About the garbage problem: If I do not use -DGGML_SVE=ON during compilation, it is not detected: use system_info: n_threads = 64 / 64 | AVX = 0 | AVX_VNNI = 0 | AVX2 = 0 | AVX512 = 0 | AVX512_VBMI = 0 | AVX512_VNNI = 0 | AVX512_BF16 = 0 | FMA = 0 | NEON = 1 | SVE = 0 | ARM_FMA = 1 | F16C = 0 | FP16_VA = 0 | WASM_SIMD = 0 | BLAS = 0 | SSE3 = 0 | SSSE3 = 0 | VSX = 0 | MATMUL_INT8 = 0 | LLAMAFILE = 1 | instead of: system_info: n_threads = 64 / 64 | AVX = 0 | AVX_VNNI = 0 | AVX2 = 0 | AVX512 = 0 | AVX512_VBMI = 0 | AVX512_VNNI = 0 | AVX512_BF16 = 0 | FMA = 0 | NEON = 1 | SVE = 1 | ARM_FMA = 1 | F16C = 0 | FP16_VA = 1 | WASM_SIMD = 0 | BLAS = 0 | SSE3 = 0 | SSSE3 = 0 | VSX = 0 | MATMUL_INT8 = 1 | LLAMAFILE = 0 | this is the root cause of the garbage output on this server.


👤 ikawrakow commented the 2025-06-21 at 09:22:44:

I'm open to working on optimizing this project for SVE, but it is a hobby project of mine without commercial backing, so I develop/test on the CPU platforms I have access to (AVX2, Zen4, ARM_NEON on an M2-Max CPU).

What are you looking to optimize? I read somewhere that the "typical enterprise" workflow (whatever that means) involves processing N token prompts and then generating a response with N/10 tokens.
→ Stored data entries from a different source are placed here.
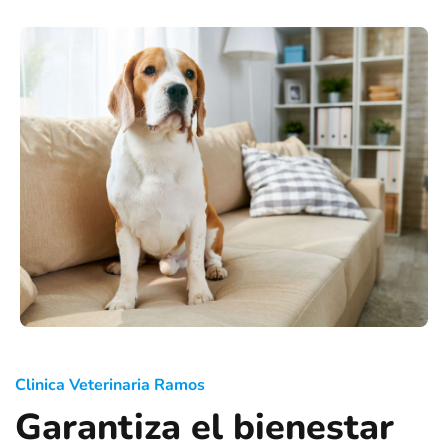
Clinica Veterinaria Ramos
Garantiza el bienestar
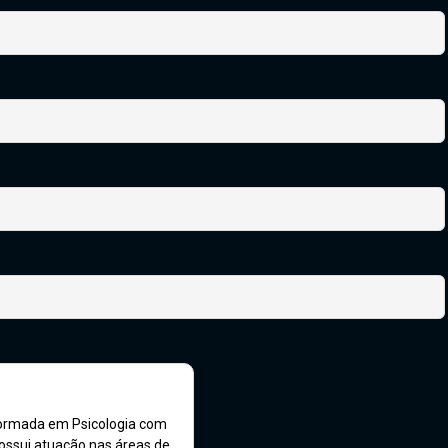
 formada em Psicologia com
ssui atuação nas áreas de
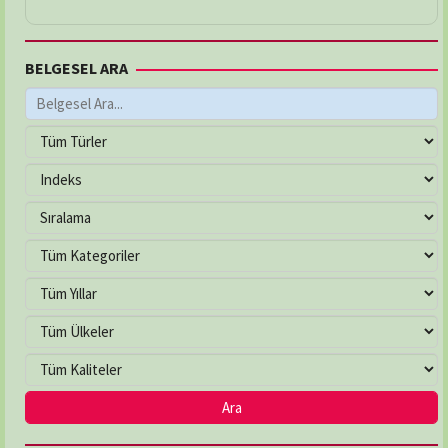
BELGESEL ARA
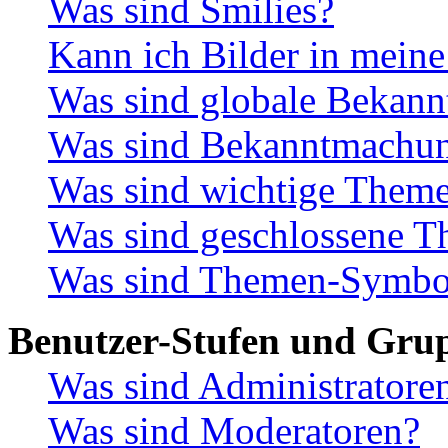
Was sind Smilies?
Kann ich Bilder in meine
Was sind globale Bekan
Was sind Bekanntmachu
Was sind wichtige Them
Was sind geschlossene 
Was sind Themen-Symbo
Benutzer-Stufen und Gru
Was sind Administratore
Was sind Moderatoren?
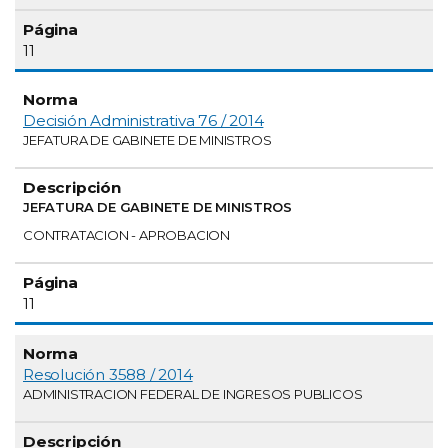
11
Decisión Administrativa 76 / 2014
JEFATURA DE GABINETE DE MINISTROS
JEFATURA DE GABINETE DE MINISTROS
CONTRATACION - APROBACION
11
Resolución 3588 / 2014
ADMINISTRACION FEDERAL DE INGRESOS PUBLICOS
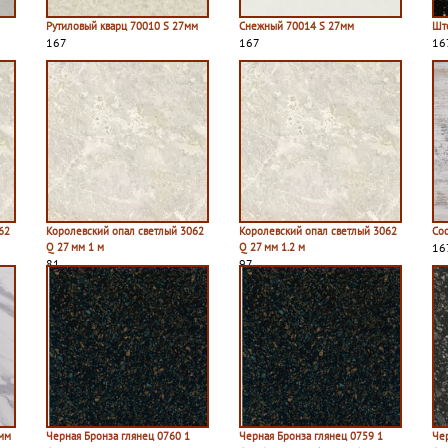
Рутиловый кварц 70010 S 27мм
Снежный 70014 S 27мм
Шт
167
167
16
62
Королевский опал светлый 3062
Королевский опал светлый 3062
Со
Q 27 мм 1 м
Q 27 мм 1.2 м
16
81
97
6мм
Черная Бронза глянец 0760 1
Черная Бронза глянец 0759 1
Че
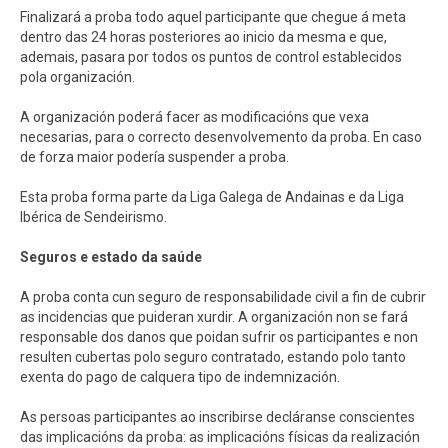
Finalizará a proba todo aquel participante que chegue á meta
dentro das 24 horas posteriores ao inicio da mesma e que,
ademais, pasara por todos os puntos de control establecidos
pola organización.
A organización poderá facer as modificacións que vexa
necesarias, para o correcto desenvolvemento da proba. En caso
de forza maior podería suspender a proba.
Esta proba forma parte da Liga Galega de Andainas e da Liga
Ibérica de Sendeirismo.
Seguros e estado da saúde
A proba conta cun seguro de responsabilidade civil a fin de cubrir
as incidencias que puideran xurdir. A organización non se fará
responsable dos danos que poidan sufrir os participantes e non
resulten cubertas polo seguro contratado, estando polo tanto
exenta do pago de calquera tipo de indemnización.
As persoas participantes ao inscribirse decláranse conscientes
das implicacións da proba: as implicacións físicas da realización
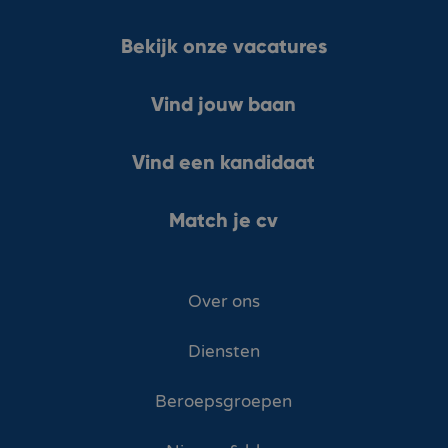
Bekijk onze vacatures
Vind jouw baan
Vind een kandidaat
Match je cv
Over ons
Diensten
Beroepsgroepen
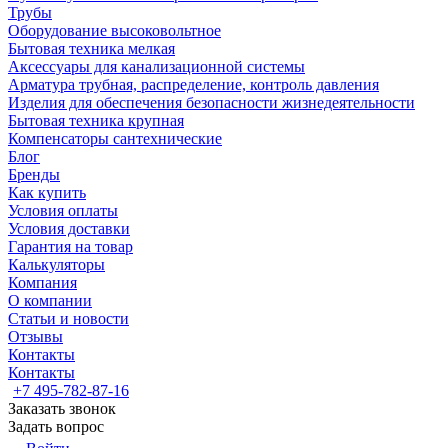
Трубы
Оборудование высоковольтное
Бытовая техника мелкая
Аксессуары для канализационной системы
Арматура трубная, распределение, контроль давления
Изделия для обеспечения безопасности жизнедеятельности
Бытовая техника крупная
Компенсаторы сантехнические
Блог
Бренды
Как купить
Условия оплаты
Условия доставки
Гарантия на товар
Калькуляторы
Компания
О компании
Статьи и новости
Отзывы
Контакты
Контакты
+7 495-782-87-16
Заказать звонок
Задать вопрос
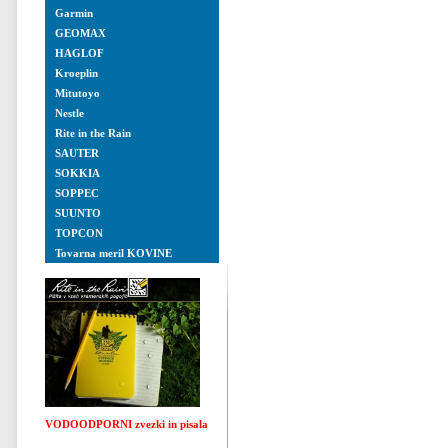
Garmin
GEOMAX
HAGLOF
Kroeplin
Mitutoyo
Nestle
Rite in the Rain
SAUTER
SOKKIA
SOPPEC
SUUNTO
TOPCON
Tovarna meril KOVINE
VODOODPORNI zvezki in pisala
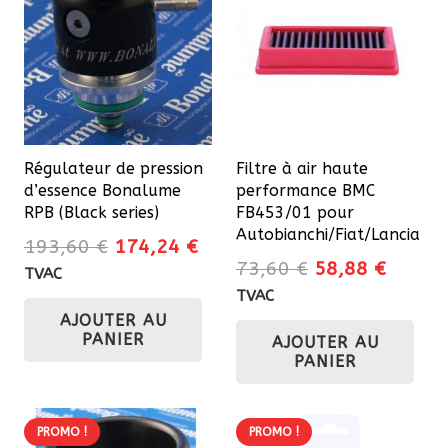
Régulateur de pression
Filtre à air haute
d’essence Bonalume
performance BMC
RPB (Black series)
FB453/01 pour
Autobianchi/Fiat/Lancia
Le
Le
193,60
€
174,24
€
Le
Le
73,60
€
58,88
€
prix
prix
TVAC
prix
prix
initial
actuel
TVAC
initial
actuel
AJOUTER AU
était :
est :
PANIER
AJOUTER AU
était :
est :
193,60 €.
174,24 €.
PANIER
73,60 €.
58,88 
PROMO !
PROMO !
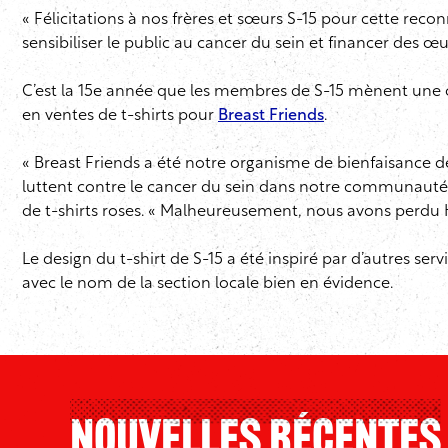
« Félicitations à nos frères et sœurs S-15 pour cette reconn
sensibiliser le public au cancer du sein et financer des œu
C’est la 15e année que les membres de S-15 mènent une cam
en ventes de t-shirts pour
Breast Friends
.
« Breast Friends a été notre organisme de bienfaisance d
luttent contre le cancer du sein dans notre communauté,
de t-shirts roses. « Malheureusement, nous avons perdu H
Le design du t-shirt de S-15 a été inspiré par d’autres 
avec le nom de la section locale bien en évidence.
Nouvelles Récentes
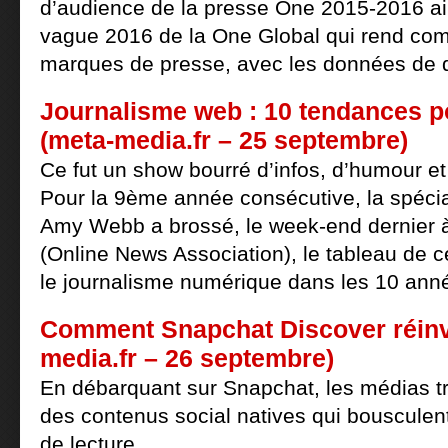
d’audience de la presse One 2015-2016 ai
vague 2016 de la One Global qui rend com
marques de presse, avec les données de d
Journalisme web : 10 tendances p
(meta-media.fr – 25 septembre)
Ce fut un show bourré d’infos, d’humour et
Pour la 9ème année consécutive, la spécia
Amy Webb a brossé, le week-end dernier 
(Online News Association), le tableau de ce
le journalisme numérique dans les 10 anné
Comment Snapchat Discover réinve
media.fr – 26 septembre)
En débarquant sur Snapchat, les médias tr
des contenus social natives qui bousculent
de lecture.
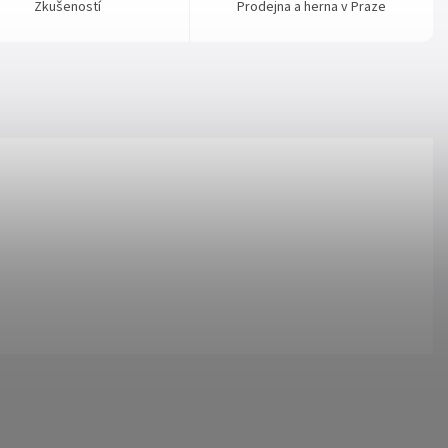
Zkušeností
Prodejna a herna v Praze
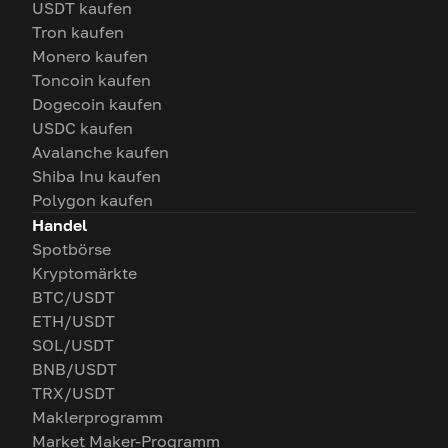
USDT kaufen
Tron kaufen
Monero kaufen
Toncoin kaufen
Dogecoin kaufen
USDC kaufen
Avalanche kaufen
Shiba Inu kaufen
Polygon kaufen
Handel
Spotbörse
Kryptomärkte
BTC/USDT
ETH/USDT
SOL/USDT
BNB/USDT
TRX/USDT
Maklerprogramm
Market Maker-Programm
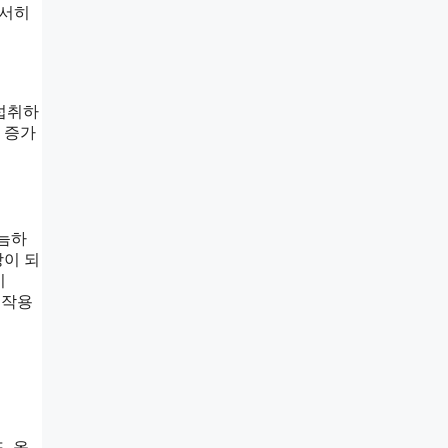
서서히
 섭취하
 증가
가늠하
상이 되
이
 작용
, 올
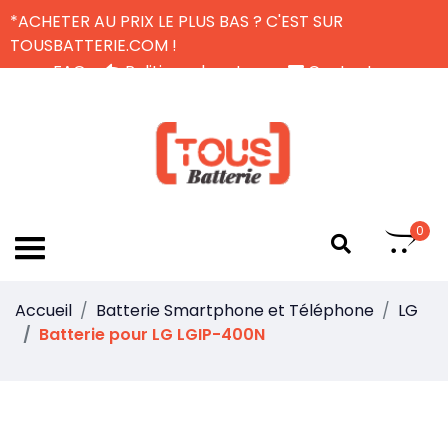
*ACHETER AU PRIX LE PLUS BAS ? C'EST SUR
TOUSBATTERIE.COM !
FAQ
Politique de retour
Contactez-nous
Livraison Gratuite
FR
0
Accueil
Batterie Smartphone et Téléphone
LG
Batterie pour LG LGIP-400N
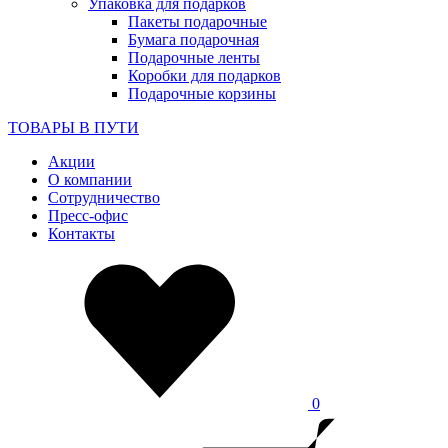
Упаковка для подарков
Пакеты подарочные
Бумага подарочная
Подарочные ленты
Коробки для подарков
Подарочные корзины
ТОВАРЫ В ПУТИ
Акции
О компании
Сотрудничество
Пресс-офис
Контакты
0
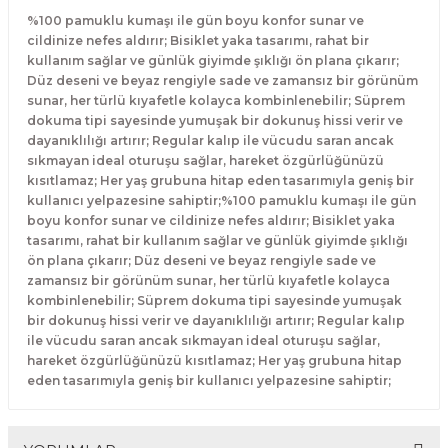
%100 pamuklu kumaşı ile gün boyu konfor sunar ve
cildinize nefes aldırır; Bisiklet yaka tasarımı, rahat bir
kullanım sağlar ve günlük giyimde şıklığı ön plana çıkarır;
Düz deseni ve beyaz rengiyle sade ve zamansız bir görünüm
sunar, her türlü kıyafetle kolayca kombinlenebilir; Süprem
dokuma tipi sayesinde yumuşak bir dokunuş hissi verir ve
dayanıklılığı artırır; Regular kalıp ile vücudu saran ancak
sıkmayan ideal oturuşu sağlar, hareket özgürlüğünüzü
kısıtlamaz; Her yaş grubuna hitap eden tasarımıyla geniş bir
kullanıcı yelpazesine sahiptir;%100 pamuklu kumaşı ile gün
boyu konfor sunar ve cildinize nefes aldırır; Bisiklet yaka
tasarımı, rahat bir kullanım sağlar ve günlük giyimde şıklığı
ön plana çıkarır; Düz deseni ve beyaz rengiyle sade ve
zamansız bir görünüm sunar, her türlü kıyafetle kolayca
kombinlenebilir; Süprem dokuma tipi sayesinde yumuşak
bir dokunuş hissi verir ve dayanıklılığı artırır; Regular kalıp
ile vücudu saran ancak sıkmayan ideal oturuşu sağlar,
hareket özgürlüğünüzü kısıtlamaz; Her yaş grubuna hitap
eden tasarımıyla geniş bir kullanıcı yelpazesine sahiptir;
Or are the prompts of your customers really short, but they are looking for long answers, so TG speed is all that matters? What about context? Your customers never have a longer exchange with the LLM but always just ask a single short question, get the answer, and close the session?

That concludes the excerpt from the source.